The present disclosure is generally related to audio visualization methods for visual pattern recognition of sound. In particular, the present disclosure is directed to plotting amplitude intensity as brightness/saturation and phase-cycles as hue-variations to create visual representations of sound.
While traditional audio visualization methods depict amplitude intensities vs. time, such as in a time-frequency spectrogram, and while some may use complex phase information to augment the amplitude representation, such as in a reassigned spectrogram, the phase data are not generally represented in their own right. By plotting amplitude intensity as brightness/saturation and phase-cycles as hue-variations, the complex spectrogram method described herein displays both amplitude and phase information simultaneously, making the resulting images canonical visual representations of the source wave.
As disclosed herein, encoding log-amplitude visualization of complex-number amplitude and phase (over a wide range of intensities) into a single pixel allows for visualization of total sound. That is, visualization is provided for the total sound coming into a microphone such that every pressure front in time as it impacted the microphone's transducer is reconstructed from the resulting image. As a result, in some embodiments, the original sound is precisely reconstructed (down to the original phases) from an image, by reversing this process. This allows humans to apply their highly-developed visual pattern recognition skills to complete audio data in a new way. Applications of these methods, for example, include making “visual field guides” to sounds, as well as online image generation for sound visualization through mobile devices running browsers (e.g., in real-time and/or “without tiling of time-slices”).
One aspect of the present disclosure describes an audio visualization method for recognition of a sound. The method comprises capturing a sound, creating a logarithmic color amplitude of the sound, creating a coefficient phase angle of the sound, and displaying the amplitude and phase of the sound simultaneously to generate an image of the sound.
Another aspect of the present disclosure describes a method of reconstructing a sound from an image.
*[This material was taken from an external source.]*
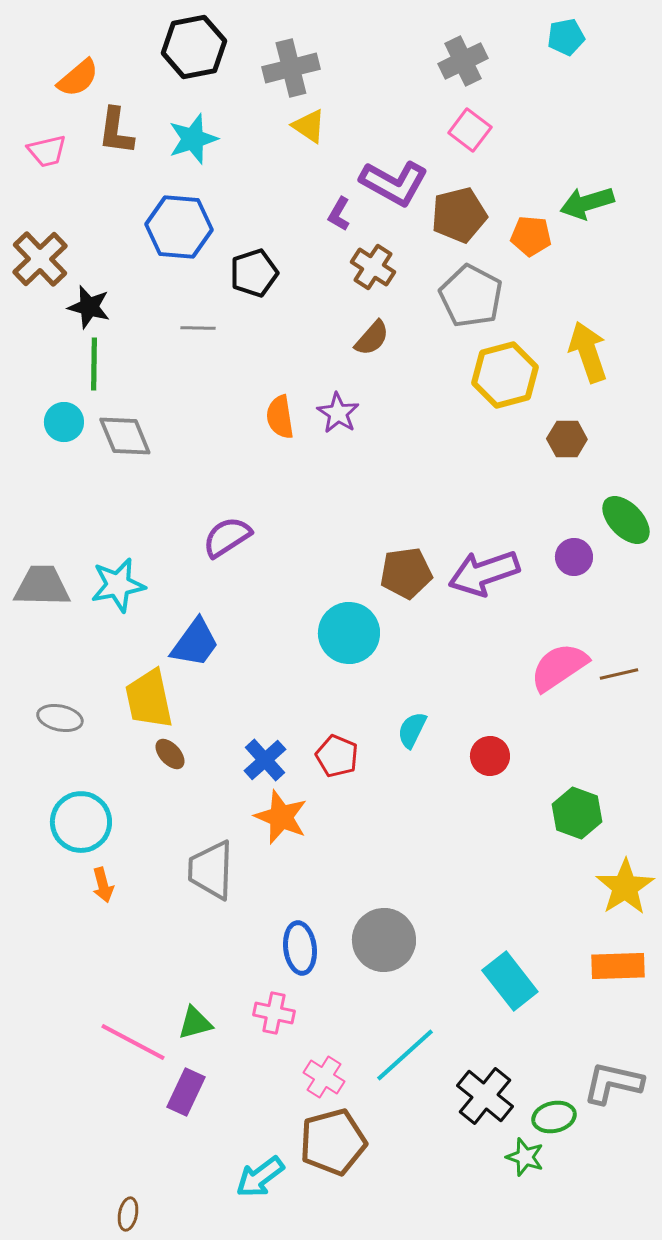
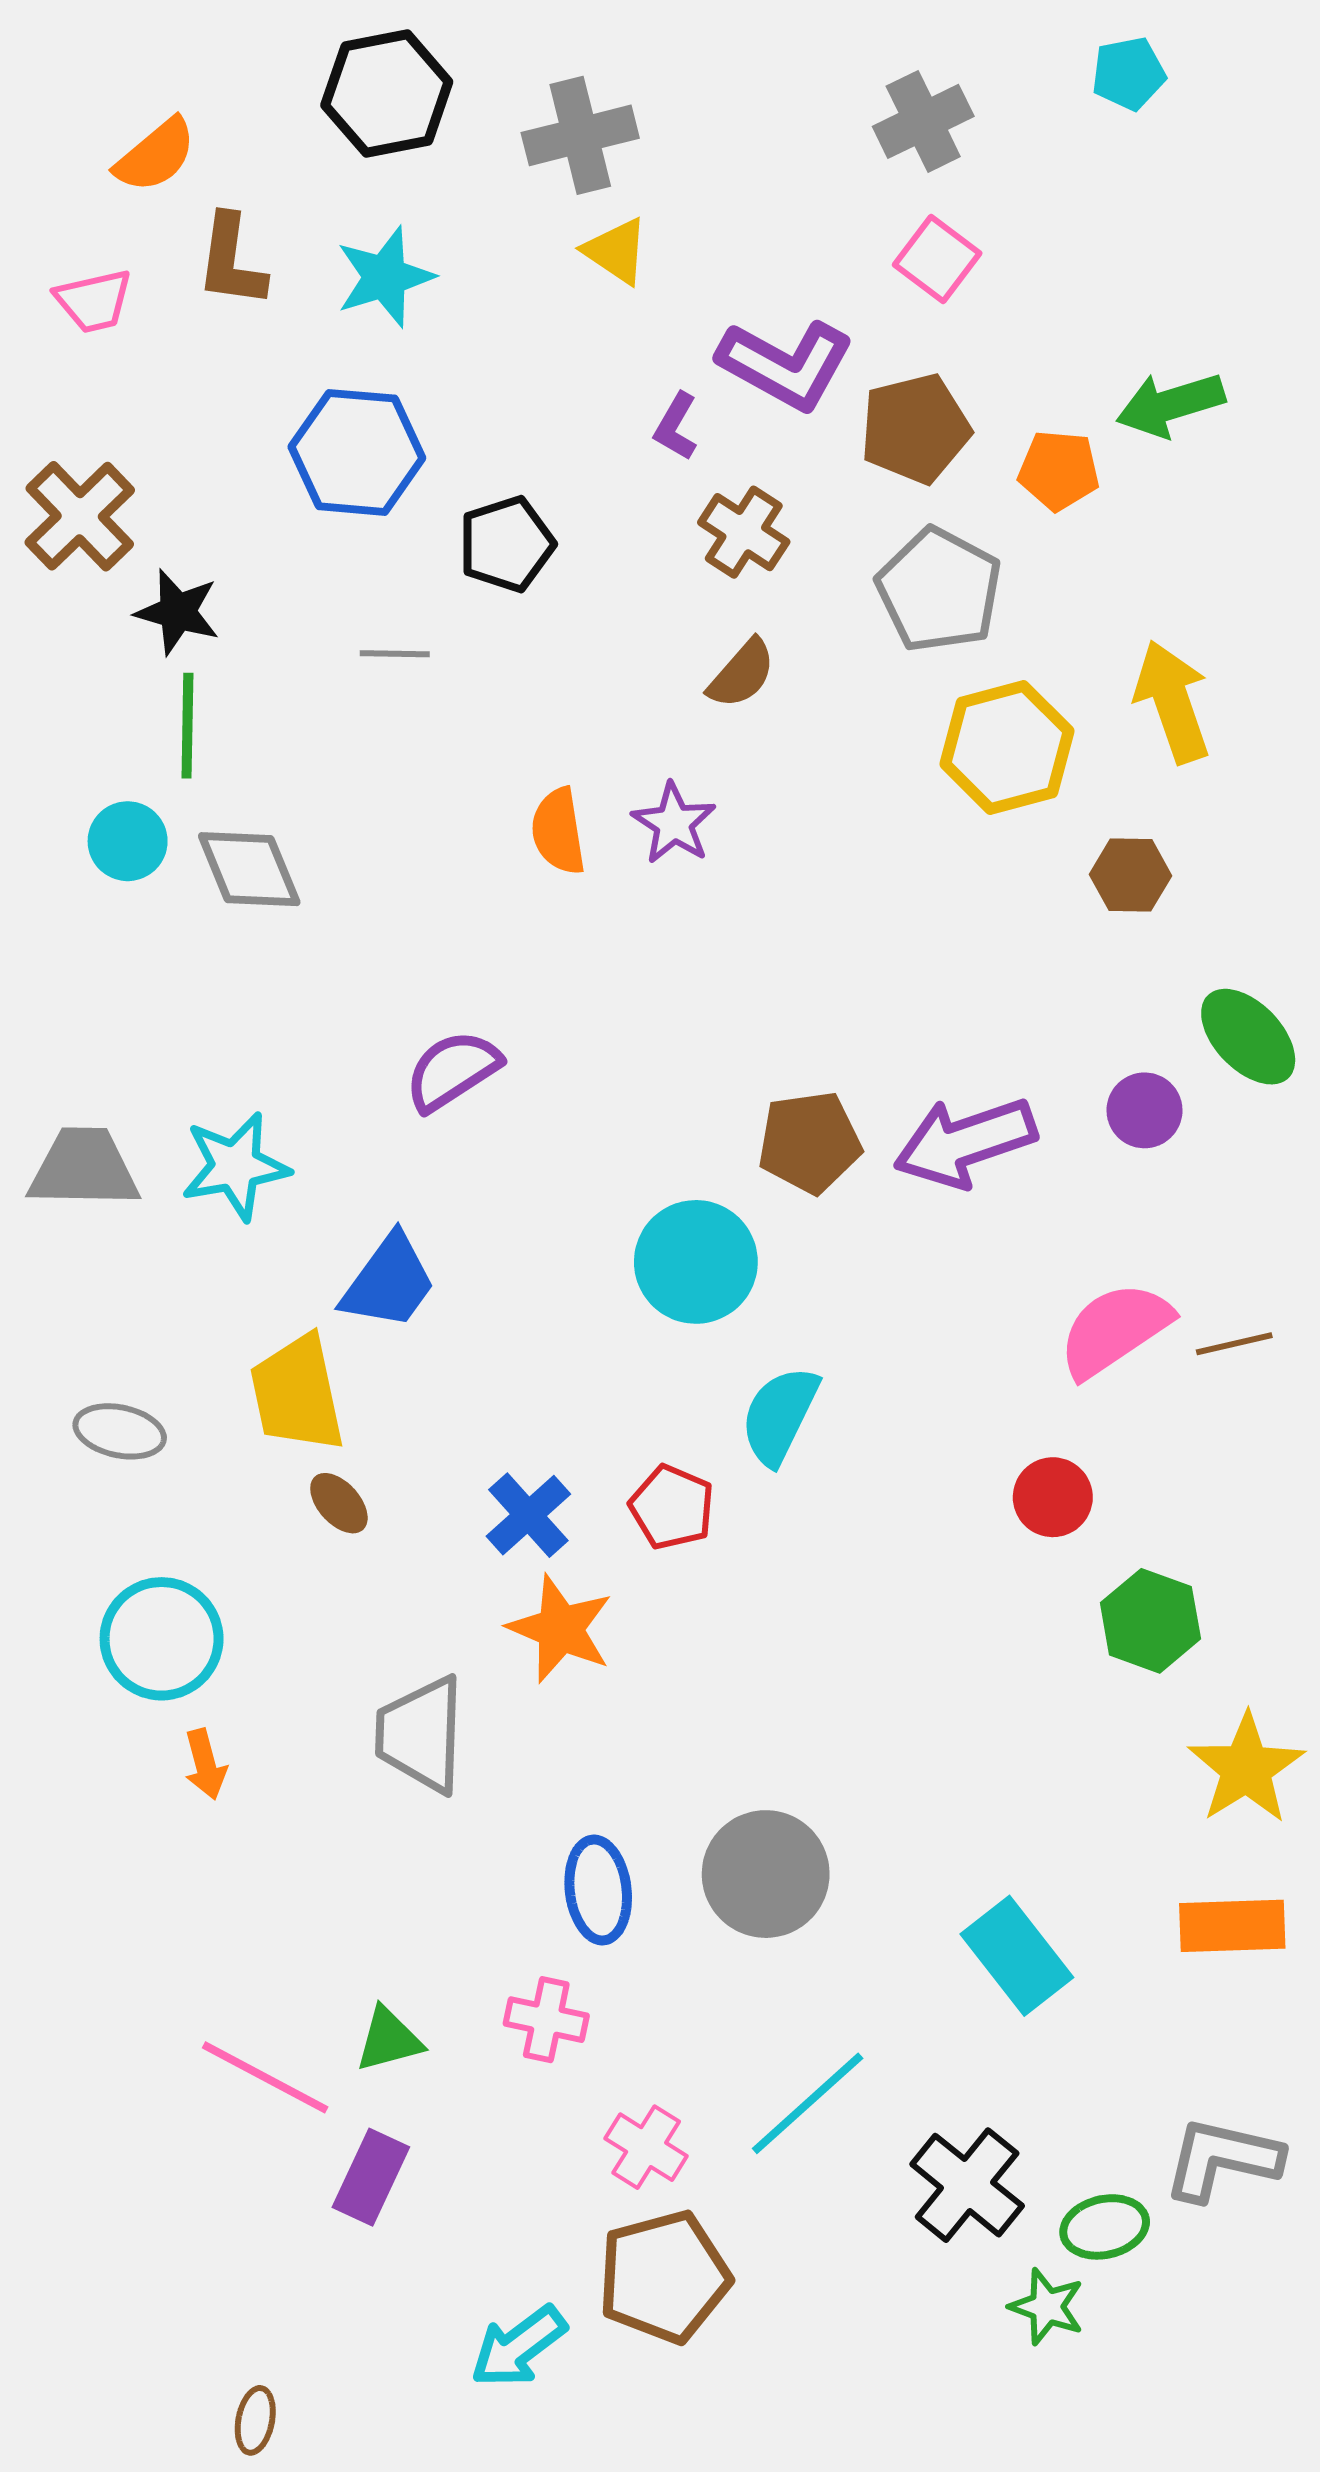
cyan semicircle: (412, 730) -> (780, 1415), moved, size x1.4
red circle: (490, 756) -> (1053, 1497), moved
The method comprises capturing a sound, creating a logarithmic color amplitude of the sound, creating a coefficient phase angle of the sound, displaying the amplitude and phase of the sound simultaneously to generate an image of the sound, and reverse processing the generated image to recover the sound.
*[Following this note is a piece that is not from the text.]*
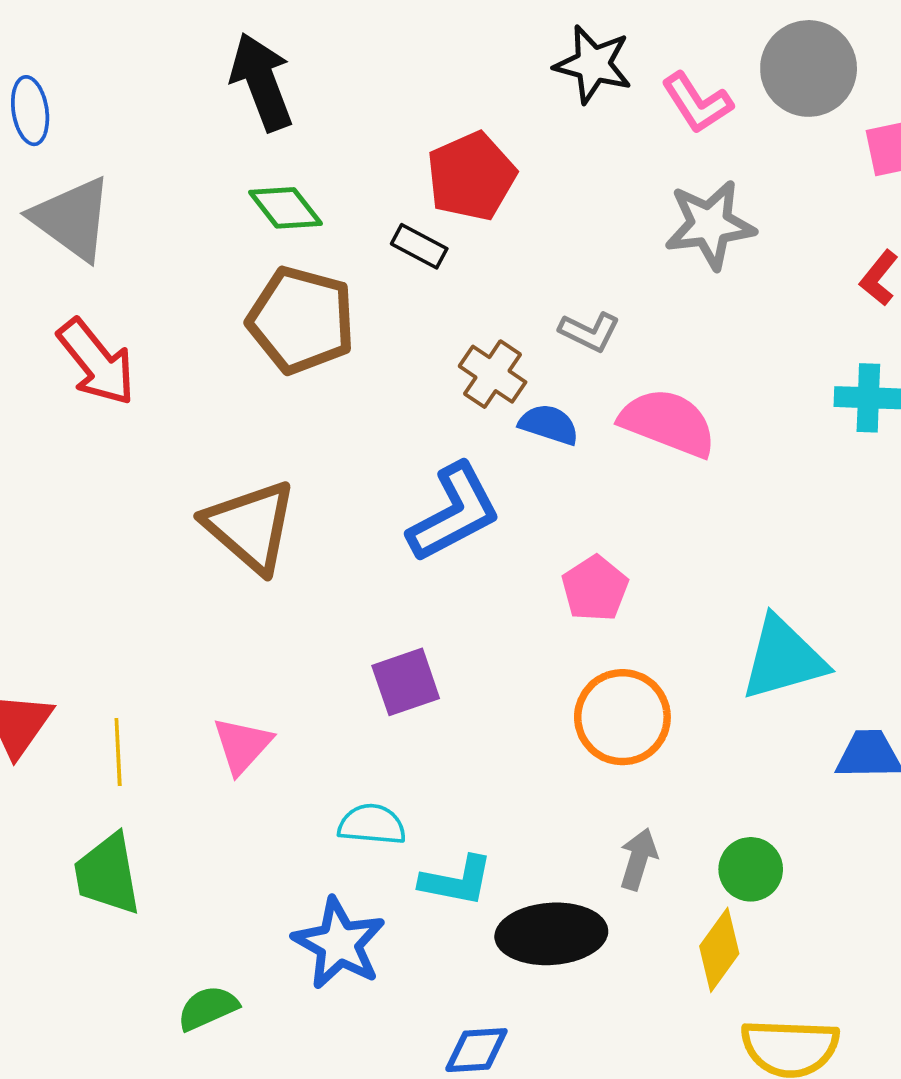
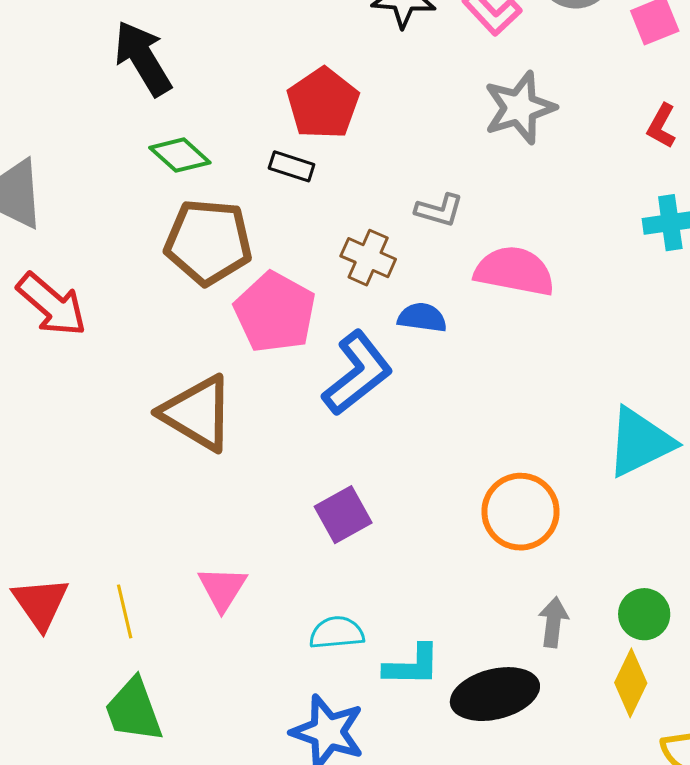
blue semicircle: (549, 424) -> (422, 318), moved
pink pentagon: (595, 589) -> (275, 312), moved, size x1.5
Yet another aspect of the present disclosure describes a method of recreating a sound on a real-time basis. The method comprises capturing a sound, creating a logarithmic color amplitude of the sound, creating a coefficient phase angle of the sound, and displaying the amplitude and phase of the sound simultaneously to generate an image of the sound. The method further comprises analyzing the image of the sound and recreating the sound.
The patent application file contains at least one drawing executed in color. Copies of this patent or patent application publication with color drawing(s) will be provided by the Office upon request and payment of the necessary fee.
In some embodiments of the present disclosure, audio visualization methods for visual pattern recognition of sound are disclosed. In particular, plotting amplitude intensity as brightness/saturation and phase-cycles as hue-variations to create visual representations of sound is described.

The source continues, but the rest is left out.